Radiation may cause immune activation through cytokine signaling and tumor antigen release [75, 76]. However, PD-L1 expression in tumors has been reported to be upregulated by radiation exposure in both pre-clinical and clinical settings and can suppress the immunogenic effect on tumors [75, 76, 77, 78]. ICIs block the immunosuppressive mechanisms of cancer cells and have a synergistic effect in combination with radiotherapy [75, 77]. The addition of durvalumab was proven to benefit disease control and survival after definitive chemoradiotherapy for locally advanced NSCLC [28, 31, 32]. The density of CD8+ tumor-infiltrating lymphocytes was significantly associated with favorable survival in locally advanced NSCLC patients undergoing chemoradiotherapy . In their report, PD-L1 expression, which could be blocked by ICIs, was associated with inferior survival. In addition, radiation-induced lymphopenia has been reported to be associated with inferior survival [80, 81]. Therefore, radiotherapy will be modified to enhance the immune response to tumors. Hypofractionated regimens might have less immunosuppressive effects and are more appropriate than conventional fractionated regimens in terms of immune preservation [82, 83]. A clinical trial has been designed to test the addition of durvalumab to two schedules of radiotherapies of conventional and hypofractionated schedules (NCT03801902). Ongoing clinical trials in terms of definitive radiotherapy combined with ICIs are summarized in Table 2.
|Study design||Brief of treatment|
|NCT04432142||Phase 2||Immune changes after concurrent chemoradiation followed by durvalumab|
|NCT03589547||Phase 2||Durvalumab and consolidation SBRT following chemoradiation|
|NCT04092283||Phase 3||Durvalumab as concurrent and consolidative therapy or consolidative therapy alone|
|NCT03801902||Phase 1||Accelerated or conventionally fractionated radiotherapy combined with durvalumab|
|NCT03663166||Phase 1, 2||Chemoradiotherapy with ipilimumab followed by nivolumab|
|NCT04310020||Phase 2||Hypofractionated radiotherapy followed by atezolizumab|
|NCT03693300||Phase 2||Durvalumab following sequential chemotherapy and radiotherapy|
|NCT04249362||Phase 2||Durvalumab following radiotherapy (standard or hypofractionated bioequivalent dose)|
|NCT04392505||Phase 2||Investigating biomarkers related to chemoradiation followed by durvalumab|
|NCT04505267||Phase 1||Reirradiation with NBTXR3 for locoregional recurrence|
PTV size can be associated with circulating blood, including the leukocytes . Thus, IFRT is appropriate in terms of not only reducing the risk of pneumonitis but also preservation of the host immune system. Ladbury et al. have presented a predictive model of the estimated dose of radiation to immune cells, which was calculated using the radiation doses for heart, lung, body, and number of fractions, and was associated with cancer-specific outcomes . Thereafter, sparing the host immune system will be discussed, and new optimizing theory for IMRT should be investigated in the future. Radio-immune therapy strategy is giving a new direction to radiotherapy and is warranted to explore future definitive radiotherapy for locally advanced NSCLC.

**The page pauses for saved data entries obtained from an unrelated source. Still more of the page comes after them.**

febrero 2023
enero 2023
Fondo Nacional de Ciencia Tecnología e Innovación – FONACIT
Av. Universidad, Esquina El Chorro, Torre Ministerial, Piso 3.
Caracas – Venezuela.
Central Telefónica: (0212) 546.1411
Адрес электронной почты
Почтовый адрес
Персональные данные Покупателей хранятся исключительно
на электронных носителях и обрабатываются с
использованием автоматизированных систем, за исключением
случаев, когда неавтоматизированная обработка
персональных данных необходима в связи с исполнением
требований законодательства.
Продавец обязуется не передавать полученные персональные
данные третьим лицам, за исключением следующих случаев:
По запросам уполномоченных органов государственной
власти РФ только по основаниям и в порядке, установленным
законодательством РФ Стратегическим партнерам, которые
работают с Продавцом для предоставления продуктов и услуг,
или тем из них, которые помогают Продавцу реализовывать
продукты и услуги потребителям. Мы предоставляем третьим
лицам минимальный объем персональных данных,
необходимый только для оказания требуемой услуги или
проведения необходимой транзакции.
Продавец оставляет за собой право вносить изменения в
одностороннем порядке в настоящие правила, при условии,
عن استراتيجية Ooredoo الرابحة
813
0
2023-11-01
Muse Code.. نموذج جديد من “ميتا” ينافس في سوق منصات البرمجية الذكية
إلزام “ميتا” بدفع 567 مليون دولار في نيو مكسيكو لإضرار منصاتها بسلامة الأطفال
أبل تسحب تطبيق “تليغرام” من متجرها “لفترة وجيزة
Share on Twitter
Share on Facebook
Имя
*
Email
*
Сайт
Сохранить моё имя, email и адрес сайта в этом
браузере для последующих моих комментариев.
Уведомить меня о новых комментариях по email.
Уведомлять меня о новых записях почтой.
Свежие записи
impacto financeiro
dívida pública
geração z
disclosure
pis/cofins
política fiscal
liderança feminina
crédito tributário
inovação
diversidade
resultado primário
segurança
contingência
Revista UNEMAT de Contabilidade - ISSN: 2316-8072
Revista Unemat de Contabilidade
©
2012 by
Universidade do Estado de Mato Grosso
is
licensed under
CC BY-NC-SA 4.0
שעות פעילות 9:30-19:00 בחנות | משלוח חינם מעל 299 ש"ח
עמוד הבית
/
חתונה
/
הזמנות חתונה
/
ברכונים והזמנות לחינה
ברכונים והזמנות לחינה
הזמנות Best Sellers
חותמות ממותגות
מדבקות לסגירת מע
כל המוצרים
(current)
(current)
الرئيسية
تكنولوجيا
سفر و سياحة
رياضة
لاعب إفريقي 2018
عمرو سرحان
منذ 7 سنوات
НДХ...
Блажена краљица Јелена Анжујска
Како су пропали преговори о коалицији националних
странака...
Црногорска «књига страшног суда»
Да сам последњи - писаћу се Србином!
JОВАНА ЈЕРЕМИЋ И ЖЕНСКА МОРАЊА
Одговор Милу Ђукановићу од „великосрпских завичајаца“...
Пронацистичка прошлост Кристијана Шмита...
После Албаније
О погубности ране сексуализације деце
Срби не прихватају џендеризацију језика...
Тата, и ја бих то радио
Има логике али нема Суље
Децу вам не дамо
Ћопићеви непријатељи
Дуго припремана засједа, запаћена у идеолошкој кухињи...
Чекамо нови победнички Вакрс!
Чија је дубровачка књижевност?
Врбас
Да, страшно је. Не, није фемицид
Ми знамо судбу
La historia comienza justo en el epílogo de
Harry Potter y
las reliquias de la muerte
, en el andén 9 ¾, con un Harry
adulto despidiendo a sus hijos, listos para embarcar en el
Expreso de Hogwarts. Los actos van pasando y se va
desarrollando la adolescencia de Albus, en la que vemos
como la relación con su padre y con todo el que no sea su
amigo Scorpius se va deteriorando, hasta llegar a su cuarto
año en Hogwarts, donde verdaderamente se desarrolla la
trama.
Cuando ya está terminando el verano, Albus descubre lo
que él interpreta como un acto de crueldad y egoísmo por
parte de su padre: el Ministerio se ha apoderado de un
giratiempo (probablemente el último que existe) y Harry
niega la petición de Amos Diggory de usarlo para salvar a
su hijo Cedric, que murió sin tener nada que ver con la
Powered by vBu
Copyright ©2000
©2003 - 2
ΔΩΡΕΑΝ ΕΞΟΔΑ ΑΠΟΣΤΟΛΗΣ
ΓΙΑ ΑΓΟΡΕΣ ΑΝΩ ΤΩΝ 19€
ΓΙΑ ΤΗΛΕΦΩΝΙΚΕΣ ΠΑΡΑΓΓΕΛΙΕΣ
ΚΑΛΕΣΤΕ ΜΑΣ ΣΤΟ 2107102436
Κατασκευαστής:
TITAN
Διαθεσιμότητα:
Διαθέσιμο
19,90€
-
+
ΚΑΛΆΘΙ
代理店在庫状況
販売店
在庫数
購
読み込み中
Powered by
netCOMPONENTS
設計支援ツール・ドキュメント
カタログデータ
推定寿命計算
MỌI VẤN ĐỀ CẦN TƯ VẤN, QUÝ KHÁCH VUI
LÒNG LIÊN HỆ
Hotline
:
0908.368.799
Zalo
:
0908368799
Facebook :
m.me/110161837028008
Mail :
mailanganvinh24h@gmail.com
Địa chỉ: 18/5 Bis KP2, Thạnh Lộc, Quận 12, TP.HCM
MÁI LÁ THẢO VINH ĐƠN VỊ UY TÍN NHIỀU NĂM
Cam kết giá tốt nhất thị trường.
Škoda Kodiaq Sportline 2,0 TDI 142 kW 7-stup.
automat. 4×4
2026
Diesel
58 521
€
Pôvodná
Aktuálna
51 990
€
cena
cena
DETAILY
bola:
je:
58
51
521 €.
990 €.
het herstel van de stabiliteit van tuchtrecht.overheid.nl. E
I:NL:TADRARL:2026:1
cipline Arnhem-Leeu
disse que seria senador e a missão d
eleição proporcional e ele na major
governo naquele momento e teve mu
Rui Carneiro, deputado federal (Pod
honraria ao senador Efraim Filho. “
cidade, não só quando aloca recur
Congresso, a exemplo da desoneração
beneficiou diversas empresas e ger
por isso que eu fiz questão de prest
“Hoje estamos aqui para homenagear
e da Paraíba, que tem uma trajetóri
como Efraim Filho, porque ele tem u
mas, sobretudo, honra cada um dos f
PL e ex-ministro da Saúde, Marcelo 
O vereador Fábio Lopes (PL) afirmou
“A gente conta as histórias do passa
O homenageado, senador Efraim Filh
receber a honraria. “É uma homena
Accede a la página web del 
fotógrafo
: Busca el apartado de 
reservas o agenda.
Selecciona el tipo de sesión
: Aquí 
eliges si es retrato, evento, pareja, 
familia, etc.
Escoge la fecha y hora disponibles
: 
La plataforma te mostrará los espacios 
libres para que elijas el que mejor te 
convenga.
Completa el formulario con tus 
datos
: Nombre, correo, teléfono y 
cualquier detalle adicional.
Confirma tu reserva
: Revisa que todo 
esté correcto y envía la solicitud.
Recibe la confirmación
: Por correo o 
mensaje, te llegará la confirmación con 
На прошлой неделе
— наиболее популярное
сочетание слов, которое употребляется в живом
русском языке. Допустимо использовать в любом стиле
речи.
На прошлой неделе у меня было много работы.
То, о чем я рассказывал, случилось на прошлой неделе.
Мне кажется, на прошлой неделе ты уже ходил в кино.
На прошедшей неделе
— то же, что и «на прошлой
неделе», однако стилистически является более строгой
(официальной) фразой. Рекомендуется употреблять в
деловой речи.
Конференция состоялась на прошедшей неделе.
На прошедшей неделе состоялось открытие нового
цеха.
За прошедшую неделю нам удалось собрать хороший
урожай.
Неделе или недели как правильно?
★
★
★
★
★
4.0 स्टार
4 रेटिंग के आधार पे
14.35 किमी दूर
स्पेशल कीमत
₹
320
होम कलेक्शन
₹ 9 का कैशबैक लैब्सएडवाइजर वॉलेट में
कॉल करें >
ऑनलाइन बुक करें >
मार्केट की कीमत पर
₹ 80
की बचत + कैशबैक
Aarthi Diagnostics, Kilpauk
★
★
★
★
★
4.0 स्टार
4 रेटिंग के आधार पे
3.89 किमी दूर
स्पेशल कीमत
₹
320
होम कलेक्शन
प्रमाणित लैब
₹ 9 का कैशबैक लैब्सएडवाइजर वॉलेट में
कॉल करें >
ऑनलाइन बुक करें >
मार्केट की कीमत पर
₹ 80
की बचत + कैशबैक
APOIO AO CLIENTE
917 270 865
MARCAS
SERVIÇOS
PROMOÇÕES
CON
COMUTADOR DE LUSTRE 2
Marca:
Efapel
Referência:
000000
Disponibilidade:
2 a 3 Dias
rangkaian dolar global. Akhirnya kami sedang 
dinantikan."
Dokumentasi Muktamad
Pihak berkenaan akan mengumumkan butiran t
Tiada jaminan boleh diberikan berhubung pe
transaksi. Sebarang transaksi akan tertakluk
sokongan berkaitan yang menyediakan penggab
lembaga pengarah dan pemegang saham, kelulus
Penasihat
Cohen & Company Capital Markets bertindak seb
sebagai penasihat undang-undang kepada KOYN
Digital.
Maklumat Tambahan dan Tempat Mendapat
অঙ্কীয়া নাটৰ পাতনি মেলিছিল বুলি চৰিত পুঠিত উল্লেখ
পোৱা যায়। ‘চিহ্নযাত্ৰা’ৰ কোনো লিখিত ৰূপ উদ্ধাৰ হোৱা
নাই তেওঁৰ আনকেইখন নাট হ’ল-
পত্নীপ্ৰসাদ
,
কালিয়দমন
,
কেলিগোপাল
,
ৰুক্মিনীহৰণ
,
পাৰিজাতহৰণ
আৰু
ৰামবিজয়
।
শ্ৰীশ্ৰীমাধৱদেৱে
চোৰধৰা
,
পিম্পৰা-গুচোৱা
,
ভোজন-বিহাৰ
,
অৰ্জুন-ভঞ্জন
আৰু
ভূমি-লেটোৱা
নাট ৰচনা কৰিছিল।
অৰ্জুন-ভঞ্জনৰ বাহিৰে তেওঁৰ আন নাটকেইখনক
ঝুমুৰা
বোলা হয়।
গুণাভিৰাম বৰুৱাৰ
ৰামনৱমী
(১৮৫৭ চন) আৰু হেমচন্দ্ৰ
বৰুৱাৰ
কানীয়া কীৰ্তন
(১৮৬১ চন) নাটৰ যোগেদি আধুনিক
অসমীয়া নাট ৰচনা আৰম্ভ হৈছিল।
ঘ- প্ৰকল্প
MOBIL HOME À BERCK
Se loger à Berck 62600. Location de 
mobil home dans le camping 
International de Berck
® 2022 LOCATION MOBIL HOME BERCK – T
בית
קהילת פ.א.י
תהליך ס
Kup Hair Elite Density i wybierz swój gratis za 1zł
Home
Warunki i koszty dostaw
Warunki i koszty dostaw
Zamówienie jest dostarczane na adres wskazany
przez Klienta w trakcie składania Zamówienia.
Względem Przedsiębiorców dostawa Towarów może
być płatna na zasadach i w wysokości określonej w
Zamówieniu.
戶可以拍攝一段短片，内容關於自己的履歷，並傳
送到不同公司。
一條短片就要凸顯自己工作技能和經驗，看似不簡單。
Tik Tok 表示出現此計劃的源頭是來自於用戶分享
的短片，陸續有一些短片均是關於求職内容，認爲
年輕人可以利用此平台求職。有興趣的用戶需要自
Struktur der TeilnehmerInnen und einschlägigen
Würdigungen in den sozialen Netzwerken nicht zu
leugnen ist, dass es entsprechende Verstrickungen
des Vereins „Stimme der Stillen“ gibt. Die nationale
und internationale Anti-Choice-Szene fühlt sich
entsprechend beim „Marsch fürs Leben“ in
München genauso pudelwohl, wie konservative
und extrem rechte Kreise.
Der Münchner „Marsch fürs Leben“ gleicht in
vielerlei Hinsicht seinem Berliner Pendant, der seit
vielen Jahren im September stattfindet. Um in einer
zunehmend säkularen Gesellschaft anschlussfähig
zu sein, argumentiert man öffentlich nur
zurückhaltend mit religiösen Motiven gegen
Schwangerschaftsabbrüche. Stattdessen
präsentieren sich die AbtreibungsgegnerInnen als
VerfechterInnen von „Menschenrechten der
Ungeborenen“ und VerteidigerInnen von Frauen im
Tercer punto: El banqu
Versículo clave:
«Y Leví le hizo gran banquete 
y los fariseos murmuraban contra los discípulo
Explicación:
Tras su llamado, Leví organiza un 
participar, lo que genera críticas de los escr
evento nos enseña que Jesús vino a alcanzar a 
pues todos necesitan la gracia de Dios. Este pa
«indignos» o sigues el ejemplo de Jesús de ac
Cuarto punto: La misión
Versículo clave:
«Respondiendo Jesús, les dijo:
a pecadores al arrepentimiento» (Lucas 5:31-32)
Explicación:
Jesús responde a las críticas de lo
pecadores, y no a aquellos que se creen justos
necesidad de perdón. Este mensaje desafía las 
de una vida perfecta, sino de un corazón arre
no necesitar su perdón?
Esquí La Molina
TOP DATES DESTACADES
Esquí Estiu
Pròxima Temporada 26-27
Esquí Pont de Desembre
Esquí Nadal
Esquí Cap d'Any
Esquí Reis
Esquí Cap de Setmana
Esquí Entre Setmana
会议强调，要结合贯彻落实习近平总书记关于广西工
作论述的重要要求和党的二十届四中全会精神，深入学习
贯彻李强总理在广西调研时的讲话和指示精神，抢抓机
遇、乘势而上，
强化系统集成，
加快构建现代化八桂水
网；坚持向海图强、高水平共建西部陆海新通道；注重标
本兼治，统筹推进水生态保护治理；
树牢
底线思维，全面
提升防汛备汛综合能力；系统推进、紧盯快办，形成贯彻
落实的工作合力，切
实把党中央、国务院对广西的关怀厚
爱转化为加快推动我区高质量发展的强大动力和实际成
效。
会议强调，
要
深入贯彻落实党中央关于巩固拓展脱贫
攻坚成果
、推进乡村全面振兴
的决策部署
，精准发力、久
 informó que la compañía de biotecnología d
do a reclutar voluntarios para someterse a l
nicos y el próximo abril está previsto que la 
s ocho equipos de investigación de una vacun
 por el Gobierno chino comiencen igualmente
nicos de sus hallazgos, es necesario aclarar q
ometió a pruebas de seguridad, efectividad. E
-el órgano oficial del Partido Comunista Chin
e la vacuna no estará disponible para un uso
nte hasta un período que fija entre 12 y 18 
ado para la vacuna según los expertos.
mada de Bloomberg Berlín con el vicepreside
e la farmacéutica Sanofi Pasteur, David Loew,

In this chapter, the historical improvement and the current recommendation of definitive radiotherapy for locally advanced NSCLC are described. The current standard treatment for locally advanced NSCLC is definitive radiotherapy, concurrently combined with chemotherapy, followed by anti-PD-L1 treatment. In order to improve outcomes and minimize radiation-induced toxicity, IMRT using an involved-field under modern management of respiration is a present recommendation in this chapter. An optimal combination of radiotherapy and immunotherapy should be warranted in a future investigation.
This work was supported by JSPS KAKENHI Grant Number JP20K08093.